Infamous Serial Killer Karla Homolka Is Roaming Free In Canada And People Are Furious
She has not been placed on the National Sex Offenders Registry.
Karla Homolka, a convicted killer and rapist from Toronto, was found volunteering at school among children in Montreal a few months ago, causing quite a stir among concerned Canadians.
Homolka was released from prison in 2005 after serving a reduced 12-year sentence. Since then, she had changed her name multiple times and quietly moved to a small town in Quebec with her kids. She began working at their school, Notre-Dame-de-Grâce, where she would often offer her time to be a supervisor on class field trips.
Since her whereabouts were discovered, people have been adamant on tracking her every move. Some have even gone as far as creating a Facebook page called “Watching Karla Homolka” which provides crowd-sourced updates on her locations. There’s also a petition going around urging the RCMP to put Homolka on the National Sex Offenders Registry, with over 38,500 so far and counting.
“I think she’s dangerous and I certainly wouldn’t take the chance with my kids to be around her,” said lawyer Tim Danson to the Toronto Star. He added that she was never rehabilitated and should not be allowed to work with children.

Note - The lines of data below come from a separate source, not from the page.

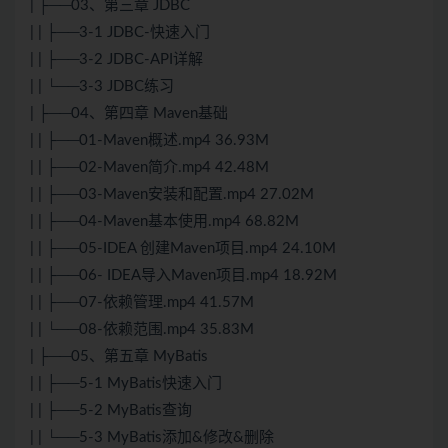
| ├──03、第三章 JDBC
| | ├──3-1 JDBC-快速入门
| | ├──3-2 JDBC-API详解
| | └──3-3 JDBC练习
| ├──04、第四章 Maven基础
| | ├──01-Maven概述.mp4 36.93M
| | ├──02-Maven简介.mp4 42.48M
| | ├──03-Maven安装和配置.mp4 27.02M
| | ├──04-Maven基本使用.mp4 68.82M
| | ├──05-IDEA 创建Maven项目.mp4 24.10M
| | ├──06- IDEA导入Maven项目.mp4 18.92M
| | ├──07-依赖管理.mp4 41.57M
| | └──08-依赖范围.mp4 35.83M
| ├──05、第五章 MyBatis
| | ├──5-1 MyBatis快速入门
| | ├──5-2 MyBatis查询
| | └──5-3 MyBatis添加&修改&删除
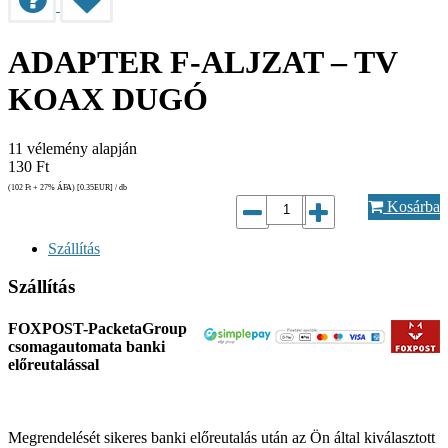
ADAPTER F-ALJZAT – TV
KOAX DUGÓ
11
vélemény alapján
130
Ft
(102
Ft
+ 27% ÁFA) [0.35
EUR
] / db
Kosárba
Szállítás
Szállítás
FOXPOST-PacketaGroup
csomagautomata banki
előreutalással
Megrendelését sikeres banki előreutalás után az Ön által kiválasztott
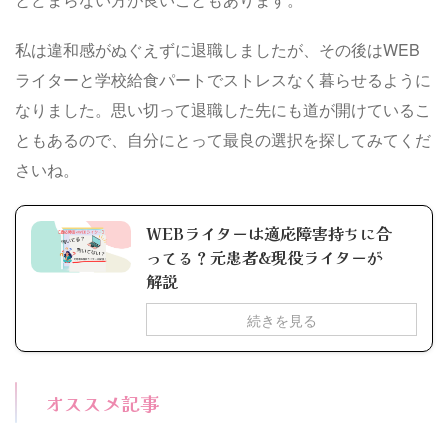
私は違和感がぬぐえずに退職しましたが、その後はWEB
ライターと学校給食パートでストレスなく暮らせるように
なりました。思い切って退職した先にも道が開けているこ
ともあるので、自分にとって最良の選択を探してみてくだ
さいね。
WEBライターは適応障害持ちに合
ってる？元患者&現役ライターが
解説
続きを見る
オススメ記事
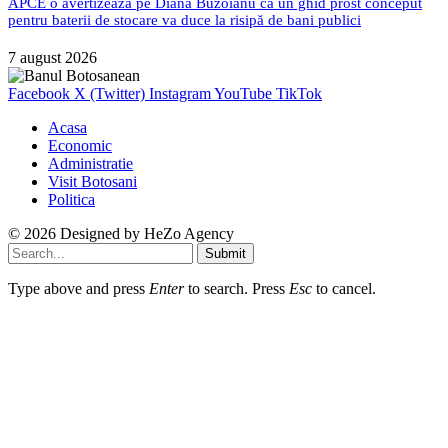
APCE o avertizează pe Diana Buzoianu că un ghid prost conceput
pentru baterii de stocare va duce la risipă de bani publici
7 august 2026
Facebook
X (Twitter)
Instagram
YouTube
TikTok
Acasa
Economic
Administratie
Visit Botosani
Politica
© 2026 Designed by
HeZo Agency
Submit
Type above and press
Enter
to search. Press
Esc
to cancel.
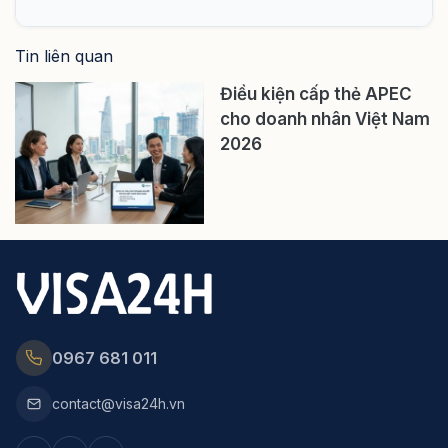
Tin liên quan
Điều kiện cấp thẻ APEC
cho doanh nhân Việt Nam
2026
0967 681 011
contact@visa24h.vn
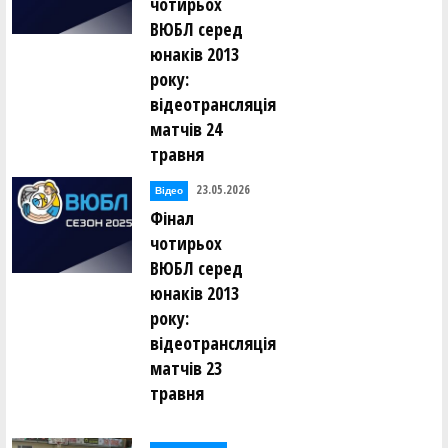
чотирьох
ВЮБЛ серед
юнаків 2013
року:
відеотрансляція
матчів 24
травня
23.05.2026
Відео
Фінал
чотирьох
ВЮБЛ серед
юнаків 2013
року:
відеотрансляція
матчів 23
травня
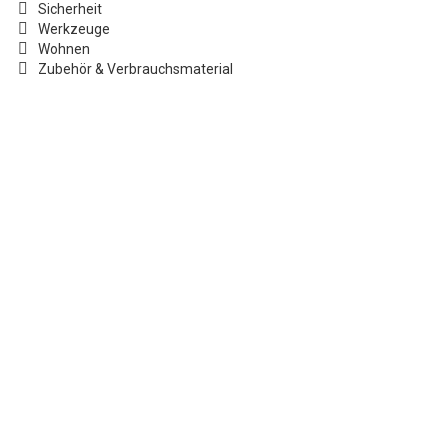
Sicherheit
Werkzeuge
Wohnen
Zubehör & Verbrauchsmaterial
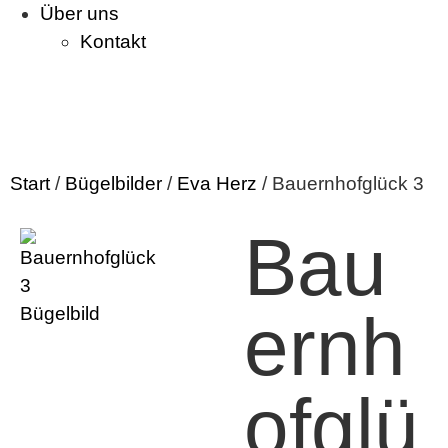
Über uns
Kontakt
Start
/
Bügelbilder
/
Eva Herz
/ Bauernhofglück 3
Bau
ernh
ofglü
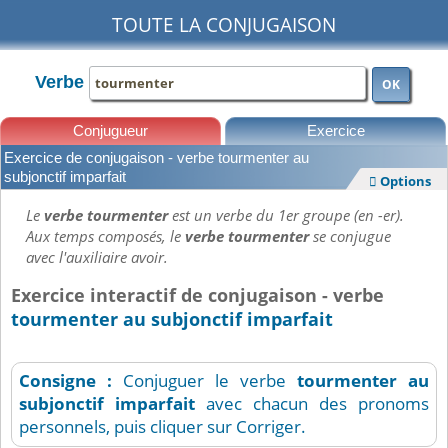
TOUTE LA CONJUGAISON
Verbe
OK
Conjugueur
Exercice
Exercice de conjugaison - verbe tourmenter au
Leçons
subjonctif imparfait
Options

Le
verbe tourmenter
est un verbe du 1er groupe (en -er).
Aux temps composés, le
verbe tourmenter
se conjugue
avec l'auxiliaire avoir.
Exercice interactif de conjugaison - verbe
tourmenter au subjonctif imparfait
Consigne :
Conjuguer le verbe
tourmenter
au
subjonctif imparfait
avec chacun des pronoms
personnels, puis cliquer sur Corriger.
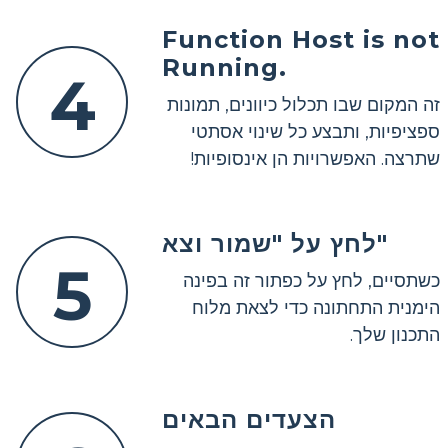
Function Host is not
Running.
4
זה המקום שבו תכלול כיוונים, תמונות
ספציפיות, ותבצע כל שינוי אסתטי
שתרצה. האפשרויות הן אינסופיות!
לחץ על "שמור וצא"
5
כשתסיים, לחץ על כפתור זה בפינה
הימנית התחתונה כדי לצאת מלוח
התכנון שלך.
הצעדים הבאים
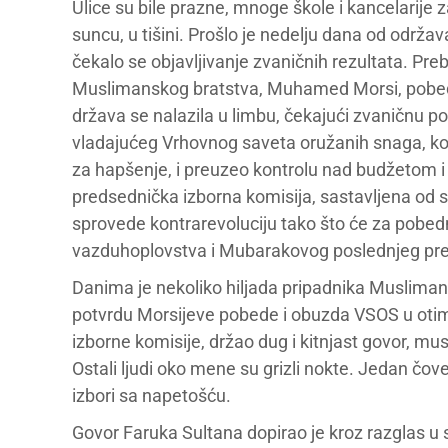
Ulice su bile prazne, mnoge škole i kancelarije z
suncu, u tišini. Prošlo je nedelju dana od održav
čekalo se objavljivanje zvaničnih rezultata. Pre
Muslimanskog bratstva, Muhamed Morsi, pobedi
država se nalazila u limbu, čekajući zvaničnu 
vladajućeg Vrhovnog saveta oružanih snaga, koj
za hapšenje, i preuzeo kontrolu nad budžetom 
predsednička izborna komisija, sastavljena od
sprovede kontrarevoluciju tako što će za pobed
vazduhoplovstva i Mubarakovog poslednjeg pre
Danima je nekoliko hiljada pripadnika Muslima
potvrdu Morsijeve pobede i obuzda VSOS u otima
izborne komisije, držao dug i kitnjast govor, 
Ostali ljudi oko mene su grizli nokte. Jedan čov
izbori sa napetošću.
Govor Faruka Sultana dopirao je kroz razglas u 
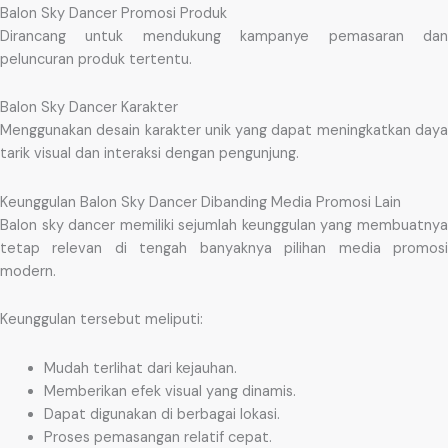
Balon Sky Dancer Promosi Produk
Dirancang untuk mendukung kampanye pemasaran dan
peluncuran produk tertentu.
Balon Sky Dancer Karakter
Menggunakan desain karakter unik yang dapat meningkatkan daya
tarik visual dan interaksi dengan pengunjung.
Keunggulan Balon Sky Dancer Dibanding Media Promosi Lain
Balon sky dancer memiliki sejumlah keunggulan yang membuatnya
tetap relevan di tengah banyaknya pilihan media promosi
modern.
Keunggulan tersebut meliputi:
Mudah terlihat dari kejauhan.
Memberikan efek visual yang dinamis.
Dapat digunakan di berbagai lokasi.
Proses pemasangan relatif cepat.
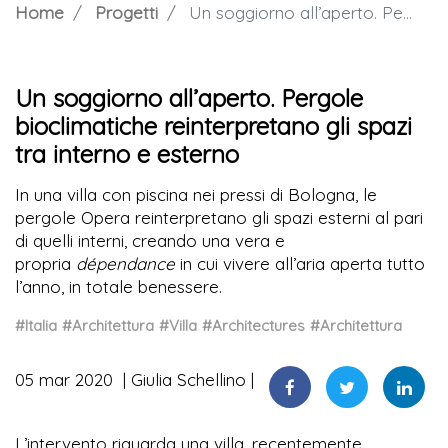
Home
Progetti
Un soggiorno all’aperto. Pergole bioclimatiche reinterpretano gli spazi tra interno e esterno
Un soggiorno all’aperto. Pergole
bioclimatiche reinterpretano gli spazi
tra interno e esterno
In una villa con piscina nei pressi di Bologna, le
pergole Opera reinterpretano gli spazi esterni al pari
di quelli interni, creando una vera e
propria
dépendance
in cui vivere all’aria aperta tutto
l’anno, in totale benessere.
#Italia
#Architettura
#Villa
#Architectures
#Architettura
05 mar 2020
Giulia Schellino
L’intervento riguarda una villa, recentemente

Homolka and her ex-husband Paul Bernardo were convicted for the rape and murder of two school girls, Leslie Mahaffy in 1991 and Kristen French in 1992. Homolka was also linked to the death of her sister Tammy in 1991, but was never charged for it as it was ruled an accident. She struck a deal with prosecutors to serve a reduced sentence in exchange for her testimony, while Bernardo was sentenced to life for murder.
Homolka is no longer allowed to work at her children’s school and is now living under the radar with her new husband, Thierry Bordelais. While several people are praising the Facebook page, some lawyers have warned that it isn’t right to post pictures of her whereabouts and anyone who does so may be exposing themselves to be sued.
“Once a criminal serves their time, they have the right to be left alone and lead a normal life, otherwise they could be pushed to re-offend,” reports Global News.